Thursday, July 28, 2005

"Rationalization" in the ports

National Fisherman magazine editorials don't usually pique my interest. They usually are dealing with a obsucure clam species on the East Coast or shrimp fishermen in the Gulf of Mexico. Not much is said of issues that affect the underlying malise of the Alaskan fisherman's life. But this piece by Jerry Frazier sounded a note that harmonized with one that has been echoing around in my head for a long time. (Turns out the Editors Log piece I wanted, I couldn't link to, so I threw in another one as a consolation prize. It's good too, has to do with missing marketing opportunities galore by just focusing on "wild.")

Jerry said, "Individual landowners aren't the only ones feeling the squeeze. Net lofts, boatyards, fish houses and other gritty enterprises cannot compete with condominiums or harbor walks littered with trendy restaurants and boutiques in the eyes of developers. Thus, the infrastructure on which an entire fleet depends is at risk."

When I was at the State, doing a Capital Project in Fisheries Infrastructure Development, I made some inquiries into the placement of a University training facility in prime waterfront space. There was a dock there with a hoist that was available to fishermen and processors. And an ice machine and ice storage van sandwiched in. I had just previously run the only working cold storage in Juneau and we used these premises as one of our three offloading sites. But the bulk of the area was dominated by a marine trades educational facility. You could haul out your boat there, but I only saw derelicts up on blocks, for some reason.

The area would have made a perfect place for a processing plant or expanded vessel maintenance facility. But, alas, the University wasn't about to move their classes out to their main campus. They were there and that justified being there. I wasn't around when Juneau approved that move and there wasn't a position like mine around at the time either, to be a watchdog for the seafood industry.

The fish processors that were getting a foot-hold in Juneau at the time were relegated to industrial strip malls out the road, or in our case, a former airplane hangar where they used to haul up seaplanes for maintenance. (One of the small processors, with a real shrewd owner/operator, finally broke into a traditional downtown location near where the old Juneau Cold Storage had been.) I think some of this had to do with the fact that some Douglasites wanted all the fishery industrial activity over on their side of the channel. So what, if the Taku winds blast the processing workers in the winter like a NASA wind tunnel.

When the Douglas Cold Storage burned down, then the way was open for Taku Smokeries to move downtown. Anyway that's my perception. I dabbled at opening the Douglas Cold Storage too, after leaving the State, but found one of the phase legs in the city transformer faulty. The city wouldn't do anything about it which made the whole plant an electrocution hazard. That was the final straw that soured me on the operations end of things. It's an uphill battle guys.

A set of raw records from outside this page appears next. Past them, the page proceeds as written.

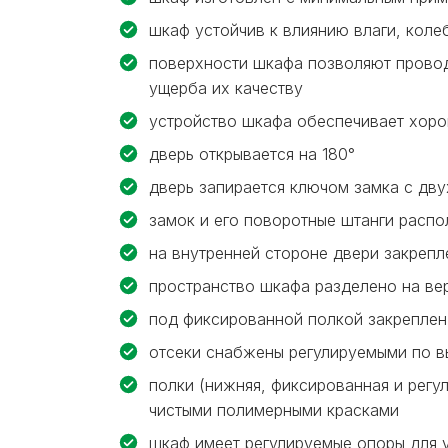
шкаф устойчив к влиянию влаги, коле
поверхности шкафа позволяют провод
ущерба их качеству
устройство шкафа обеспечивает хоро
дверь открывается на 180°
дверь запирается ключом замка с дв
замок и его поворотные штанги расп
на внутренней стороне двери закрепл
пространство шкафа разделено на ве
под фиксированной полкой закреплен
отсеки снабжены регулируемыми по в
полки (нижняя, фиксированная и регу
чистыми полимерными красками
шкаф имеет регулируемые опоры для 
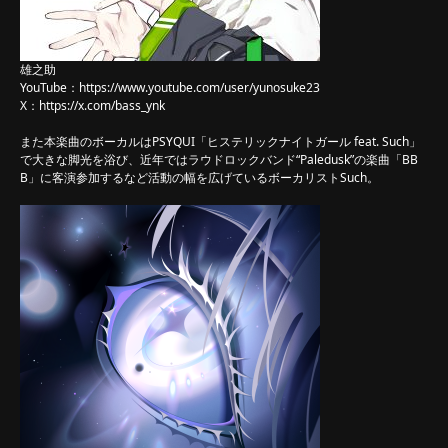
雄之助
YouTube：
https://www.youtube.com/user/yunosuke23
X：
https://x.com/bass_ynk
また本楽曲のボーカルはPSYQUI「ヒステリックナイトガール feat. Such」
で大きな脚光を浴び、近年ではラウドロックバンド“Paledusk”の楽曲「BB
B」に客演参加するなど活動の幅を広げているボーカリストSuch。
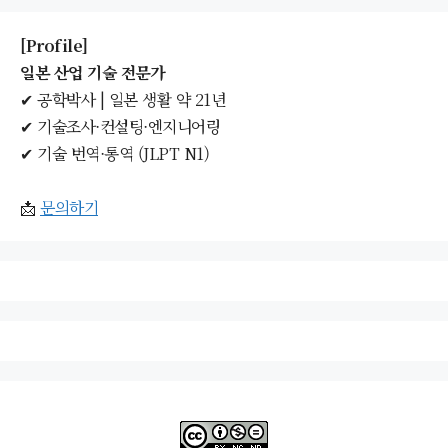
[Profile]
일본 산업 기술 전문가
✔ 공학박사 | 일본 생활 약 21년
✔ 기술조사·컨설팅·엔지니어링
✔ 기술 번역·통역 (JLPT N1)
📩
문의하기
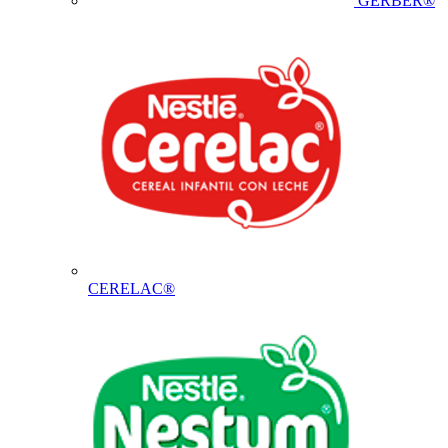
GERBER®
CERELAC®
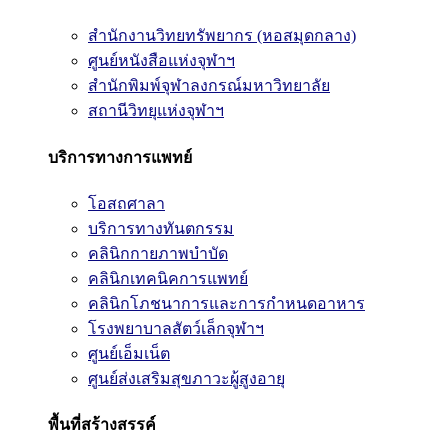
สำนักงานวิทยทรัพยากร (หอสมุดกลาง)
ศูนย์หนังสือแห่งจุฬาฯ
สำนักพิมพ์จุฬาลงกรณ์มหาวิทยาลัย
สถานีวิทยุแห่งจุฬาฯ
บริการทางการแพทย์
โอสถศาลา
บริการทางทันตกรรม
คลินิกกายภาพบำบัด
คลินิกเทคนิคการแพทย์
คลินิกโภชนาการและการกำหนดอาหาร
โรงพยาบาลสัตว์เล็กจุฬาฯ
ศูนย์เอ็มเน็ต
ศูนย์ส่งเสริมสุขภาวะผู้สูงอายุ
พื้นที่สร้างสรรค์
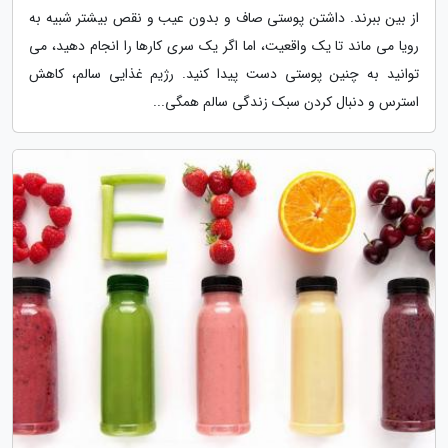
از بین ببرند. داشتن پوستی صاف و بدون عیب و نقص بیشتر شبیه به
رویا می ماند تا یک واقعیت، اما اگر یک سری کارها را انجام دهید، می
توانید به چنین پوستی دست پیدا کنید. رژیم غذایی سالم، کاهش
استرس و دنبال کردن سبک زندگی سالم همگی...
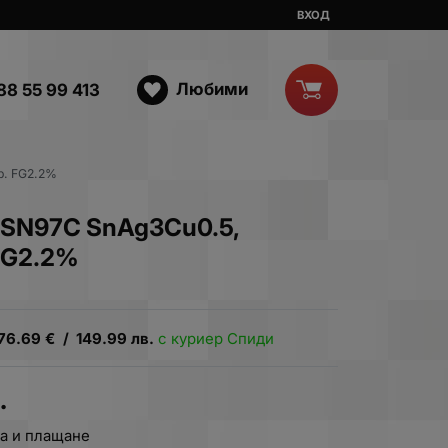
ВХОД
Любими
88 55 99 413
р. FG2.2%
 SN97C SnAg3Cu0.5,
FG2.2%
76.69
€
/
149.99
лв.
с куриер Спиди
.
а и плащане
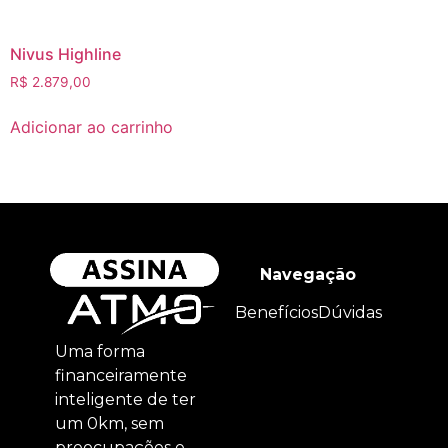
Nivus Highline
R$
2.879,00
Adicionar ao carrinho
Navegação
Benefícios
Dúvidas
Uma forma
financeiramente
inteligente de ter
um 0km, sem
preocupações e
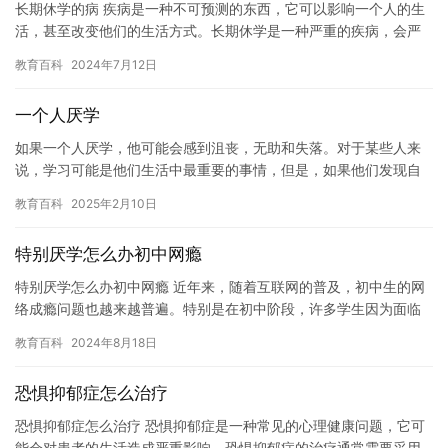
长期休学的病 疾病是一种不可预测的东西，它可以影响一个人的生
活，甚至改变他们的生活方式。长期休学是一种严重的疾病，会严
重影响学生的学习和成长，也会对学生的家庭和社会产生深远的影
教育百科
2024年7月12日
响。…
一个人厌学
如果一个人厌学，他可能会感到沮丧，无助和失落。对于某些人来
说，学习可能是他们生活中最重要的事情，但是，如果他们发现自
己无法保持学习的兴趣和动力，那么他们可能会开始考虑放弃学
教育百科
2025年2月10日
习。 然…
特别厌学怎么办初中网瘾
特别厌学怎么办初中网瘾 近年来，随着互联网的普及，初中生的网
络成瘾问题也越来越普遍。特别是在初中阶段，许多学生因为面临
着升学的压力和学业的紧张，更容易陷入网络成瘾的泥淖中。 对于
教育百科
2024年8月18日
特…
恐惧抑郁症怎么治疗
恐惧抑郁症怎么治疗 恐惧抑郁症是一种常见的心理健康问题，它可
能会对患者的生活造成严重影响。恐惧抑郁症的治疗通常需要采用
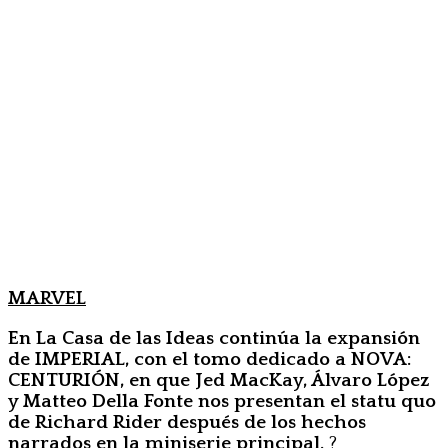
MARVEL
En La Casa de las Ideas continúa la expansión
de IMPERIAL, con el tomo dedicado a NOVA:
CENTURIÓN, en que Jed MacKay, Álvaro López
y Matteo Della Fonte nos presentan el statu quo
de Richard Rider después de los hechos
narrados en la miniserie principal.
?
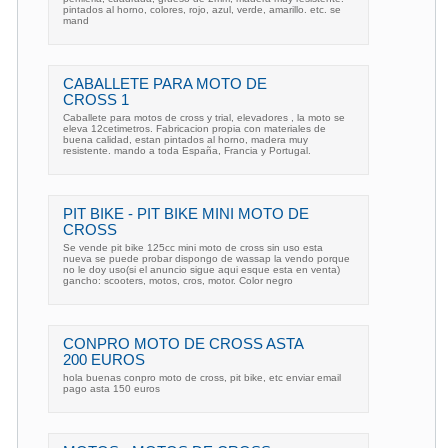
pintados al horno, colores, rojo, azul, verde, amarillo. etc. se
mand
CABALLETE PARA MOTO DE
CROSS 1
Caballete para motos de cross y trial, elevadores , la moto se
eleva 12cetimetros. Fabricacion propia con materiales de
buena calidad, estan pintados al horno, madera muy
resistente. mando a toda España, Francia y Portugal.
PIT BIKE - PIT BIKE MINI MOTO DE
CROSS
Se vende pit bike 125cc mini moto de cross sin uso esta
nueva se puede probar dispongo de wassap la vendo porque
no le doy uso(si el anuncio sigue aqui esque esta en venta)
gancho: scooters, motos, cros, motor. Color negro
CONPRO MOTO DE CROSS ASTA
200 EUROS
hola buenas conpro moto de cross, pit bike, etc enviar email
pago asta 150 euros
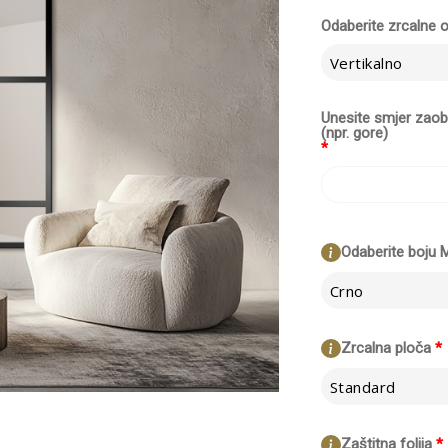
Odaberite zrcalne o
Vertikalno
Unesite smjer zaobl
(npr. gore)
*
Odaberite boju 
Crno
Zrcalna ploča
*
Standard
Zaštitna folija
*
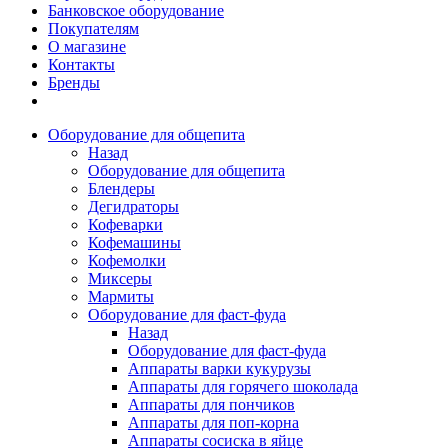
Банковское оборудование
Покупателям
О магазине
Контакты
Бренды
Оборудование для общепита
Назад
Оборудование для общепита
Блендеры
Дегидраторы
Кофеварки
Кофемашины
Кофемолки
Миксеры
Мармиты
Оборудование для фаст-фуда
Назад
Оборудование для фаст-фуда
Аппараты варки кукурузы
Аппараты для горячего шоколада
Аппараты для пончиков
Аппараты для поп-корна
Аппараты сосиска в яйце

As Jerry Fraser laments, where does the degradation of the model of a successful fishing port end. When the crowd of wellwishers trample the performer? The European model came to this country and worked great for the fishing communities. The fishing related businesses: the hardware stores, the grocery stores, the processing plants, all clustered around a good harbor. When you start to depart from that model, you start to cut the legs out from under the fishermen and everyone dependent on them.

You could extrapolate this degradation to envision a waterfront that is slowly taken over by condos, pizza places, Mexican restraunts, and anybody else that just plain likes the water view. Not the least of these interlopers is the state government in Alaska. Look at where the Fish and Game Department locates their office buildings, in prime commercial waterfront locations. If Alaska state government wanted to put it's money where it mouth is, it would give up these locations to the seafood industry and not be a part of the problem. Like in "push, pull, or get out of the way."

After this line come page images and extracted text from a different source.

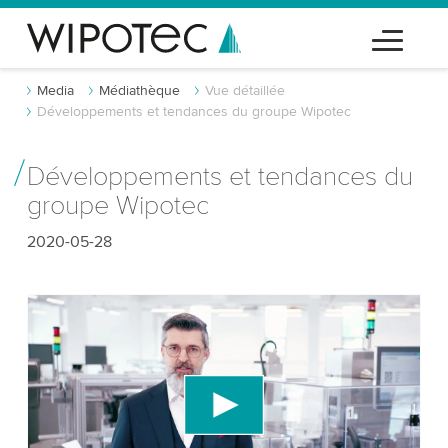
Media
Médiathèque
Vue détaillée
Développements et tendances du groupe Wipotec
Développements et tendances du
groupe Wipotec
2020-05-28
Nous avons besoin de votre consentement
pour charger le service vidéo YouTube!
Nous utilisons un service tiers pour intégrer du
contenu vidéo susceptible de collecter des
données sur votre activité. Veuillez consulter les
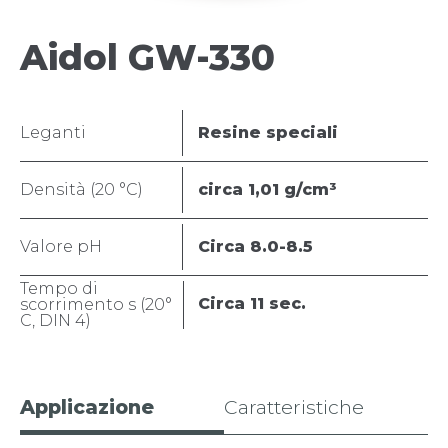
Aidol GW-330
Leganti
Resine speciali
Densità (20 °C)
circa 1,01 g/cm³
Valore pH
Circa 8.0-8.5
Tempo di
Circa 11 sec.
scorrimento s (20°
C, DIN 4)
Applicazione
Caratteristiche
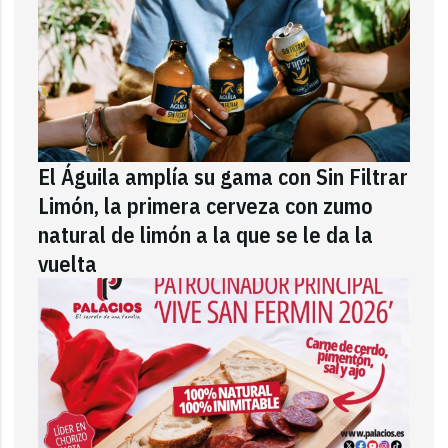
El Águila amplía su gama con Sin Filtrar
Limón, la primera cerveza con zumo
natural de limón a la que se le da la
vuelta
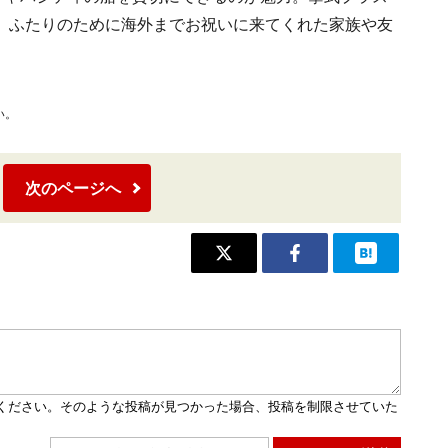
、ふたりのために海外までお祝いに来てくれた家族や友
。
い。
次のページへ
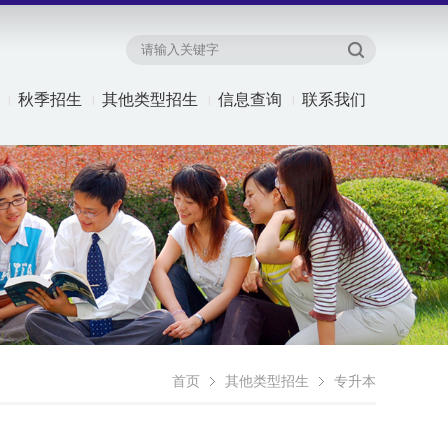
秋季招生
其他类型招生
信息查询
联系我们
首页
其他类型招生
专升本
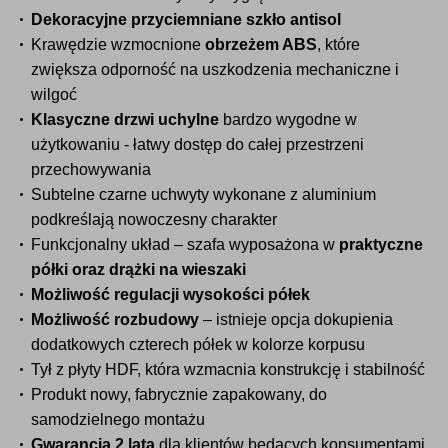
Dekoracyjne przyciemniane szkło antisol
Krawędzie wzmocnione
obrzeżem ABS
, które
zwiększa odporność na uszkodzenia mechaniczne i
wilgoć
Klasyczne drzwi uchylne
bardzo wygodne w
użytkowaniu - łatwy dostęp do całej przestrzeni
przechowywania
Subtelne czarne uchwyty wykonane z aluminium
podkreślają nowoczesny charakter
Funkcjonalny układ – szafa wyposażona w
praktyczne
półki oraz drążki na wieszaki
Możliwość regulacji wysokości półek
Możliwość rozbudowy
– istnieje opcja dokupienia
dodatkowych czterech półek w kolorze korpusu
Tył z płyty HDF, która wzmacnia konstrukcję i stabilność
Produkt nowy, fabrycznie zapakowany, do
samodzielnego montażu
Gwarancja 2 lata
dla klientów będących konsumentami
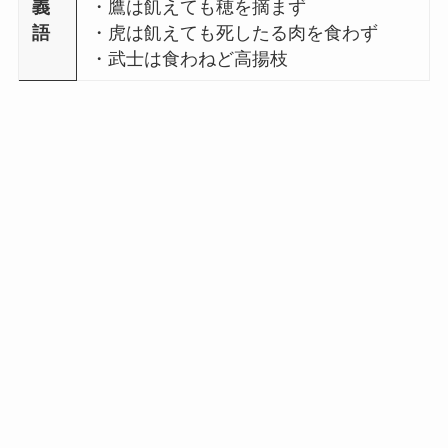
義
・鷹は飢えても穂を摘まず
語
・虎は飢えても死したる肉を食わず
・武士は食わねど高揚枝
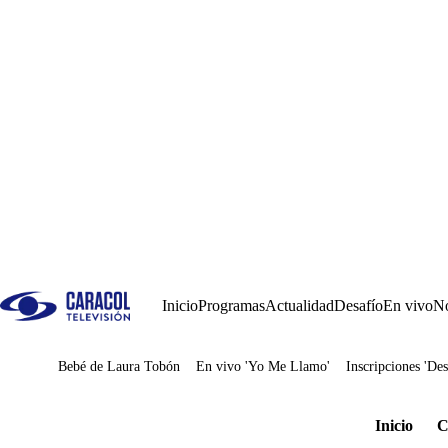
Inicio
Programas
Actualidad
Desafío
En vivo
No
Bebé de Laura Tobón
En vivo 'Yo Me Llamo'
Inscripciones 'Des
Juegos
Inicio
C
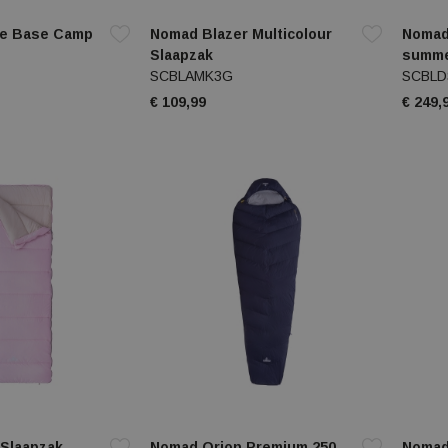
ce Base Camp
Nomad Blazer Multicolour
Nomad
Slaapzak
summe
SCBLAMK3G
SCBLD
€ 109,99
€ 249,
 Slaapzak
Nomad Orion Premium 250
Nomad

Then you add putting in tour ship docks in the best downtown places so the tourists can walk around and oggle the dwindling number of fishermen wandering around in their sou'westers. Not to mention all the Tiawanese made trinkets being sold where you used to get a corkline or a prop zinc.

I use that example of the rain hat because I went on a junket to Halifax, Nova Scotia one time for research on a developing fishery. I had always wanted the chance to go there and see the historic downtown with all it's warehouses and fish processing houses. I was in for a rude shock. The office buildings marched right down to the water. There was one row of historic brick buildings with restraunts in them. Thank goodness at least they weren't Thai and Mexican restraunts.

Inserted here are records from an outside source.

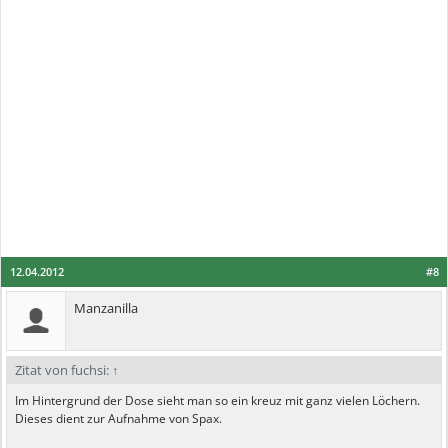
12.04.2012
#8
Manzanilla
Zitat von fuchsi:
↑
Im Hintergrund der Dose sieht man so ein kreuz mit ganz vielen Löchern.
Dieses dient zur Aufnahme von Spax.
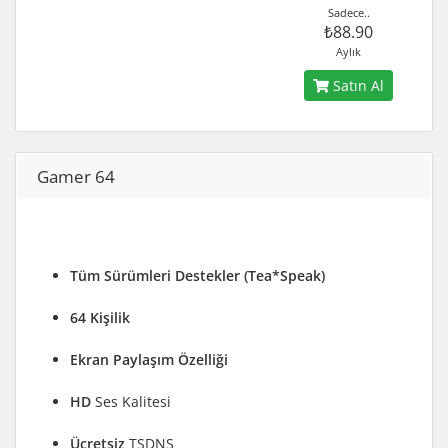
Sadece..
₺88.90
Aylık
Satın Al
Gamer 64
Tüm Sürümleri Destekler (Tea*Speak)
64 Kişilik
Ekran Paylaşım Özelliği
HD
Ses Kalitesi
Ücretsiz
TSDNS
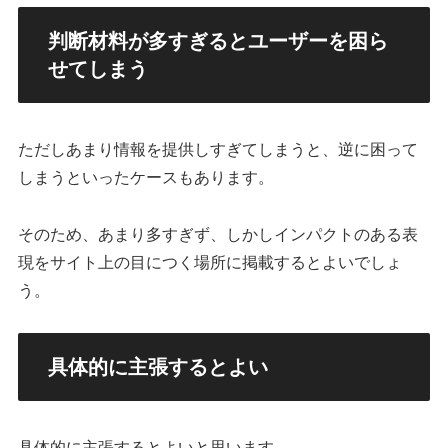
判断材料が多すぎるとユーザーを困ら
せてしまう
ただしあまり情報を提供しすぎてしまうと、逆に困って
しまうといったケースもあります。
そのため、あまり多すぎず、しかしインパクトのある表
現をサイト上の目につく場所に掲載するとよいでしょ
う。
具体的に主張するとよい
具体的に主張するとよいと思います。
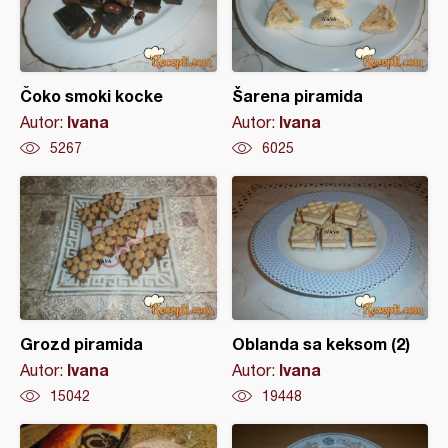
Čoko smoki kocke
Šarena piramida
Ivana
Ivana
Autor:
Autor:
5267
6025
Grozd piramida
Oblanda sa keksom (2)
Ivana
Ivana
Autor:
Autor:
15042
19448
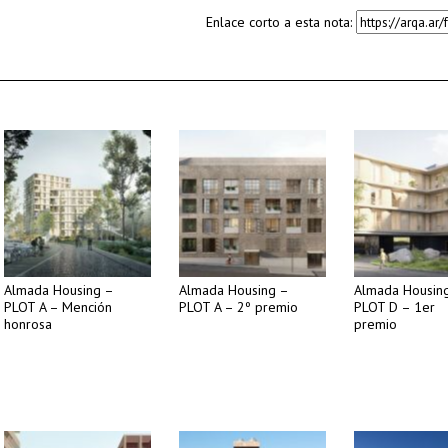
Enlace corto a esta nota:
Almada Housing –
Almada Housing –
Almada Housin
PLOT A – Mención
PLOT A – 2º premio
PLOT D – 1er
honrosa
premio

I saw one person in two days there who looked like a fisherman. And, of course he had on a sou'wester rain hat, hence the analogy. He looked like one old batchelor fisherman in Petersburg who mostly just sat in the pilot house on his boat, in his oil-skins, looking lost, after halibut fishing went to the derby system.

The seafood industry in Alaska hasn't only had to deal with competition from fish farmers in Scotland, Norway, Chile and elsewhere, but with competition from city and state government, and with developers and non-related businesses of all sorts.

I don't think "rationalization" is a term that should be bandied about normally. So far, thankfully, it has only been used to justify the large processing plant owners out to Westward, AKA, the North Pacific Fisheries Management Council, securing a piece of the action by law, instead of by the free enterprise system. But there needs to be rationalization in the ports. Sticking to the time tested model of a successful fishing port is not only rational but essential.